What this task involves: Filter the data below, keeping only lines that contain "trabajo".

[Excerpts from a dataset]
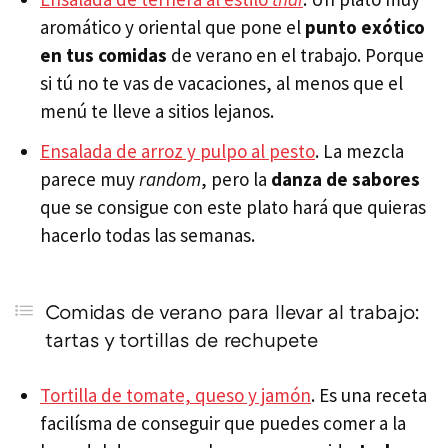
aromático y oriental que pone el
punto exótico
en tus comidas
de verano en el trabajo. Porque
si tú no te vas de vacaciones, al menos que el
menú te lleve a sitios lejanos.
Ensalada de arroz y pulpo al pesto
. La mezcla
parece muy
random
, pero la
danza de sabores
que se consigue con este plato hará que quieras
hacerlo todas las semanas.
Comidas de verano para llevar al trabajo:
tartas y tortillas de rechupete
Tortilla de tomate, queso y jamón
. Es una receta
facilísma de conseguir que puedes comer a la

Finished task:
de verano en el trabajo. Porque
Comidas de verano para llevar al trabajo:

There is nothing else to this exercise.